What is One Arm Pull Up Band Assisted?
The One Arm Pull Up Band Assisted is an assisted one-arm pull-up variation that uses a resistance band to reduce load. It primarily targets the biceps, latissimus dorsi and forearms, while demanding core stability and scapular control. Difficulty: Hard—suitable for advanced trainees progressing toward unassisted one-arm pull-ups.
How to Do One Arm Pull Up Band Assisted
- Set up position: Loop a resistance band over the bar, grasp bar with working hand, place assisted hand in band; feet on floor and legs slightly forward.
- Engage scapula: Depress and retract your scapula to start the pull, keeping shoulders packed and core braced to protect the shoulder joint.
- Initiate the pull: Begin pulling with the working arm, bend the elbow while allowing the band-assisted hand to assist; keep torso upright and legs braced.
- Chin over bar: Continue pulling until your chin clears the bar, maintain a controlled path and avoid twisting or shrugging the shoulder.
- Controlled descent: Lower slowly to full hang, extend the elbow fully, maintain scapular control and resist the band to build eccentric strength.
Muscle Groups
Biceps, Forearm, Latissimus
Description
Adjust the difficulty with hand position and strength of the resistance band.
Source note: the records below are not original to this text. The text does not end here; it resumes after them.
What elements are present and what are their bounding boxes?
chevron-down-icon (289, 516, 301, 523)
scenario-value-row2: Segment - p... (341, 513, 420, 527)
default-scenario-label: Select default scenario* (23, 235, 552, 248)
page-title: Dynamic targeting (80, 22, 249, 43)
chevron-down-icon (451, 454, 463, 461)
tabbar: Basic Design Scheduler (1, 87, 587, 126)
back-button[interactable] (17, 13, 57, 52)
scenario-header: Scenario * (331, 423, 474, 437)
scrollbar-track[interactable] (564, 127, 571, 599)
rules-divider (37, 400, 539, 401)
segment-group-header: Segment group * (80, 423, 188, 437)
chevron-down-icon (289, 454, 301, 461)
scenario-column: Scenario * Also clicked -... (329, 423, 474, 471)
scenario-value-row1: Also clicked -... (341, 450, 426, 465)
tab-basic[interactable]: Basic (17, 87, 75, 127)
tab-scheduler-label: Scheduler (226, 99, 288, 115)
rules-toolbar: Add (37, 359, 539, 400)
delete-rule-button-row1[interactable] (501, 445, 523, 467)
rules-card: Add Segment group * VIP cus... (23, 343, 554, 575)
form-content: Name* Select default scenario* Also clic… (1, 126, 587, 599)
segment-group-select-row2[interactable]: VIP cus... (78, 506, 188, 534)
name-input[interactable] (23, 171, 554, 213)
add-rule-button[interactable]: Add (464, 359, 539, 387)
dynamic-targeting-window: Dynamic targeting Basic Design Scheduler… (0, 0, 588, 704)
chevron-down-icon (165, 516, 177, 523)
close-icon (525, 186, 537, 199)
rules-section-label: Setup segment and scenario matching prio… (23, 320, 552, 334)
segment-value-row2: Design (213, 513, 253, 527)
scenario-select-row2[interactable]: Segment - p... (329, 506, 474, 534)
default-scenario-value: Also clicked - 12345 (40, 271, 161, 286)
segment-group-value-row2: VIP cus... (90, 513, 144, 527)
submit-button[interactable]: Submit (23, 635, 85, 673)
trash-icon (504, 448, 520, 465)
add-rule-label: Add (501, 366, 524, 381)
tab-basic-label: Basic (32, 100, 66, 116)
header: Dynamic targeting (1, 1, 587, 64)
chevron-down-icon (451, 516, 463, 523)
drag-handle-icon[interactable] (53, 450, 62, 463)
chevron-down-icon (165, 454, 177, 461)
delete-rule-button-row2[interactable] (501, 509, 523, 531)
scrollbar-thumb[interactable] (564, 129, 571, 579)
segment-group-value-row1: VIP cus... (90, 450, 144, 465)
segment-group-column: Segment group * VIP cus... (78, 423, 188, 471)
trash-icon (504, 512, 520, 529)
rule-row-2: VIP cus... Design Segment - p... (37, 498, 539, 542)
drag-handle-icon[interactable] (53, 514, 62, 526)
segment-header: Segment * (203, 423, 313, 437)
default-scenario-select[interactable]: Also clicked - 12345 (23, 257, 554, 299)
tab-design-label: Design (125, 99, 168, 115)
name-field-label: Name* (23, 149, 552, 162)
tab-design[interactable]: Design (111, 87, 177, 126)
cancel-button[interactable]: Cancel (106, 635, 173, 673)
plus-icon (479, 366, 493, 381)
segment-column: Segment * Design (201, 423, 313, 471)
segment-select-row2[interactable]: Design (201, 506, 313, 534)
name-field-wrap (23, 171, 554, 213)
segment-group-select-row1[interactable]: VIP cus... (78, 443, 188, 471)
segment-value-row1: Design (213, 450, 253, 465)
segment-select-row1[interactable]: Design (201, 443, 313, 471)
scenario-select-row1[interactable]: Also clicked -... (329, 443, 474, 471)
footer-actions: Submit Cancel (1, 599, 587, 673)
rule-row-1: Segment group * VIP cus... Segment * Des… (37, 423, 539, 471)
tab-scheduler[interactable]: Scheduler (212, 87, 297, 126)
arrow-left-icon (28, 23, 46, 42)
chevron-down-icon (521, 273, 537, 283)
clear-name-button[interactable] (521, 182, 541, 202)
The further the assisting hand is from the bar, the harder the movement will be.Ideally you can reach the bar and set up your position with your feet on the floor.
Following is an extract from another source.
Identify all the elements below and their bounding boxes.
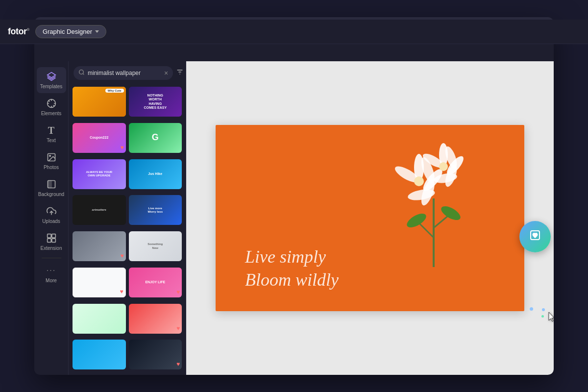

Initiate the pull by depressing your scapula, and then start to bend the elbow. Keep your legs together, and slightly in front to brace your core. Pull until your chin clears the bar.
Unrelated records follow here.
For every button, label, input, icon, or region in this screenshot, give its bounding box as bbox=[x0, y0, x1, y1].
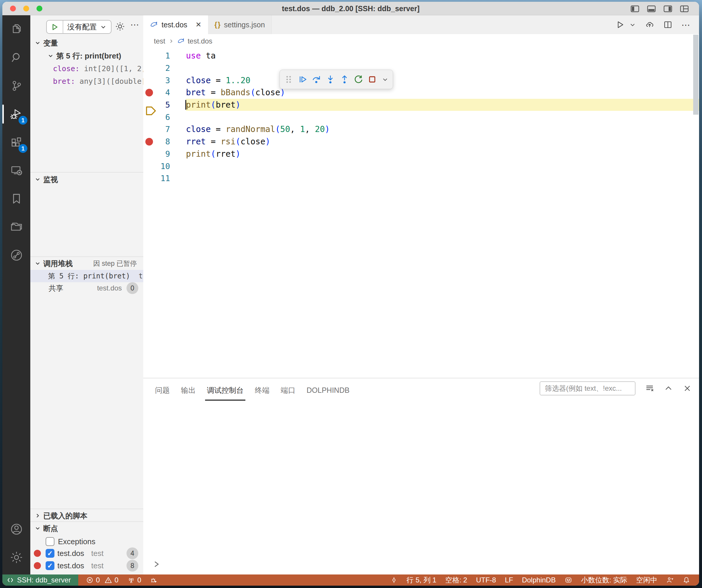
start-debug-button[interactable] bbox=[47, 21, 63, 33]
feedback-status[interactable] bbox=[666, 576, 674, 584]
code-line[interactable]: 8rret = rsi(close) bbox=[143, 136, 699, 148]
breakpoint-dot-icon[interactable] bbox=[145, 89, 153, 97]
breakpoint-row[interactable]: ✓ test.dos test 8 bbox=[30, 560, 143, 572]
language-mode[interactable]: DolphinDB bbox=[522, 576, 556, 584]
sidebar-item-search[interactable] bbox=[2, 43, 30, 72]
sidebar-item-bookmarks[interactable] bbox=[2, 185, 30, 213]
close-panel-icon[interactable] bbox=[683, 384, 692, 393]
indentation[interactable]: 空格: 2 bbox=[445, 575, 467, 585]
notifications-status[interactable] bbox=[683, 576, 690, 584]
step-out-icon[interactable] bbox=[340, 75, 350, 85]
dolphindb-status-icon bbox=[565, 576, 572, 584]
line-number: 7 bbox=[155, 125, 170, 134]
panel-tab-问题[interactable]: 问题 bbox=[155, 379, 170, 402]
code-line[interactable]: 6 bbox=[143, 111, 699, 123]
tab-settings-json[interactable]: { } settings.json bbox=[208, 15, 272, 34]
settings-button[interactable] bbox=[2, 543, 30, 572]
stack-session-row[interactable]: 共享 test.dos 0 bbox=[30, 282, 143, 294]
step-into-icon[interactable] bbox=[325, 75, 335, 85]
console-filter-input[interactable]: 筛选器(例如 text、!exc... bbox=[540, 381, 635, 396]
watch-section-header[interactable]: 监视 bbox=[30, 173, 143, 186]
commit-status[interactable] bbox=[390, 576, 398, 584]
sidebar-item-source-control[interactable] bbox=[2, 72, 30, 100]
code-line[interactable]: 5print(bret) bbox=[143, 99, 699, 111]
breakpoint-checkbox[interactable]: ✓ bbox=[45, 549, 54, 558]
exceptions-checkbox[interactable] bbox=[45, 537, 54, 546]
sidebar-item-explorer[interactable] bbox=[2, 15, 30, 43]
run-dropdown-icon[interactable] bbox=[629, 20, 636, 29]
toggle-sidebar-icon[interactable] bbox=[630, 4, 639, 13]
code-line[interactable]: 3close = 1..20 bbox=[143, 74, 699, 87]
upload-cloud-icon[interactable] bbox=[645, 20, 654, 29]
split-editor-icon[interactable] bbox=[663, 20, 673, 29]
step-over-icon[interactable] bbox=[312, 75, 322, 85]
decimal-places[interactable]: 小数位数: 实际 bbox=[581, 575, 627, 585]
exceptions-row[interactable]: Exceptions bbox=[30, 535, 143, 548]
stop-icon[interactable] bbox=[367, 75, 377, 85]
sidebar-item-run-and-debug[interactable]: 1 bbox=[2, 100, 30, 128]
variables-section-header[interactable]: 变量 bbox=[30, 36, 143, 49]
sidebar-item-extensions[interactable]: 1 bbox=[2, 128, 30, 156]
panel-tab-终端[interactable]: 终端 bbox=[255, 379, 269, 402]
editor-more-actions-icon[interactable]: ⋯ bbox=[681, 20, 691, 30]
code-text: print(rret) bbox=[186, 148, 699, 160]
idle-status[interactable]: 空闲中 bbox=[636, 575, 657, 585]
breakpoint-checkbox[interactable]: ✓ bbox=[45, 561, 54, 570]
encoding[interactable]: UTF-8 bbox=[476, 576, 496, 584]
dolphindb-status[interactable] bbox=[565, 576, 572, 584]
panel-tab-调试控制台[interactable]: 调试控制台 bbox=[207, 379, 244, 402]
breakpoint-row[interactable]: ✓ test.dos test 4 bbox=[30, 547, 143, 560]
clear-console-icon[interactable] bbox=[645, 384, 654, 393]
breakpoint-dot-icon[interactable] bbox=[145, 138, 153, 146]
loaded-scripts-section-header[interactable]: 已载入的脚本 bbox=[30, 509, 143, 522]
problems-status[interactable]: 0 0 bbox=[86, 576, 119, 584]
stack-frame-row[interactable]: 第 5 行: print(bret) t bbox=[30, 270, 143, 282]
run-file-icon[interactable] bbox=[615, 20, 625, 29]
code-line[interactable]: 10 bbox=[143, 160, 699, 172]
variable-row[interactable]: close: int[20]([1, 2, … bbox=[53, 62, 143, 75]
code-editor[interactable]: 1use ta23close = 1..204bret = bBands(clo… bbox=[143, 48, 699, 378]
code-line[interactable]: 2 bbox=[143, 62, 699, 75]
breadcrumb[interactable]: test test.dos bbox=[143, 34, 699, 48]
code-line[interactable]: 1use ta bbox=[143, 50, 699, 62]
debug-config-dropdown[interactable]: 没有配置 bbox=[46, 20, 112, 34]
breadcrumb-file[interactable]: test.dos bbox=[188, 37, 212, 45]
accounts-button[interactable] bbox=[2, 515, 30, 543]
customize-layout-icon[interactable] bbox=[680, 4, 689, 13]
collapse-panel-icon[interactable] bbox=[664, 384, 673, 393]
stop-dropdown-icon[interactable] bbox=[381, 75, 389, 85]
breakpoints-section-header[interactable]: 断点 bbox=[30, 522, 143, 535]
code-text: close = 1..20 bbox=[186, 74, 699, 87]
toggle-secondary-sidebar-icon[interactable] bbox=[663, 4, 673, 13]
code-line[interactable]: 4bret = bBands(close) bbox=[143, 87, 699, 99]
breadcrumb-folder[interactable]: test bbox=[154, 37, 165, 45]
sidebar-item-dolphindb-explorer[interactable] bbox=[2, 241, 30, 269]
panel-tab-输出[interactable]: 输出 bbox=[181, 379, 196, 402]
debug-more-actions-icon[interactable]: ⋯ bbox=[130, 19, 140, 30]
debug-session-status[interactable] bbox=[150, 576, 158, 584]
remote-indicator[interactable]: SSH: ddb_server bbox=[2, 575, 78, 586]
sidebar-item-project-manager[interactable] bbox=[2, 213, 30, 241]
eol[interactable]: LF bbox=[505, 576, 513, 584]
panel-tab-端口[interactable]: 端口 bbox=[281, 379, 296, 402]
code-line[interactable]: 7close = randNormal(50, 1, 20) bbox=[143, 123, 699, 136]
code-line[interactable]: 9print(rret) bbox=[143, 148, 699, 160]
editor-scrollbar[interactable] bbox=[693, 35, 698, 115]
variables-scope-row[interactable]: 第 5 行: print(bret) bbox=[30, 50, 143, 62]
console-prompt-icon[interactable] bbox=[152, 560, 161, 570]
restart-icon[interactable] bbox=[353, 75, 363, 85]
continue-icon[interactable] bbox=[298, 75, 308, 85]
panel-tab-DOLPHINDB[interactable]: DOLPHINDB bbox=[307, 379, 350, 402]
sidebar-item-remote-explorer[interactable] bbox=[2, 156, 30, 185]
debug-settings-gear-icon[interactable] bbox=[115, 21, 125, 34]
variable-row[interactable]: bret: any[3]([double[2… bbox=[53, 75, 143, 87]
tab-test-dos[interactable]: test.dos ✕ bbox=[143, 15, 208, 34]
call-stack-section-header[interactable]: 调用堆栈 因 step 已暂停 bbox=[30, 257, 143, 270]
cursor-position[interactable]: 行 5, 列 1 bbox=[406, 575, 436, 585]
code-line[interactable]: 11 bbox=[143, 172, 699, 185]
debug-config-label: 没有配置 bbox=[63, 22, 100, 32]
ports-status[interactable]: 0 bbox=[127, 576, 141, 584]
drag-handle-icon[interactable] bbox=[283, 75, 294, 85]
close-tab-icon[interactable]: ✕ bbox=[196, 21, 202, 29]
toggle-panel-icon[interactable] bbox=[647, 4, 656, 13]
Descend with control, ensuring you utilise a full range of motion. Repeat for repetitions and switch sides.
Movement Group
Pull
Required Equipment
Pull-Up Bar, Resistance Band
Frequently Asked Questions
What are the benefits of the One Arm Pull Up Band Assisted?
This exercise builds unilateral pulling strength, increases biceps and lat activation, improves scapular control and core stability, and allows progressive overload with band tension. It reduces load safely so advanced trainees can develop technique toward unassisted one-arm pull-ups.
What common mistakes should I avoid when doing One Arm Pull Up Band Assisted?
Common mistakes include relying on the assisting hand too much, failing to engage scapula, kipping with the torso, and uneven grip. Fixes: use appropriate band tension, slow controlled reps, actively depress the shoulder and keep legs braced to maintain form.
How can I progress from band-assisted to unassisted One Arm Pull Ups or find alternatives?
Progress by gradually using lighter bands, increasing eccentric (slow descent) reps, and adding one-arm isometric holds. Alternatives: archer pull-ups, uneven two-arm pull-ups, weighted two-arm pull-ups, and assisted negatives to build single-arm strength.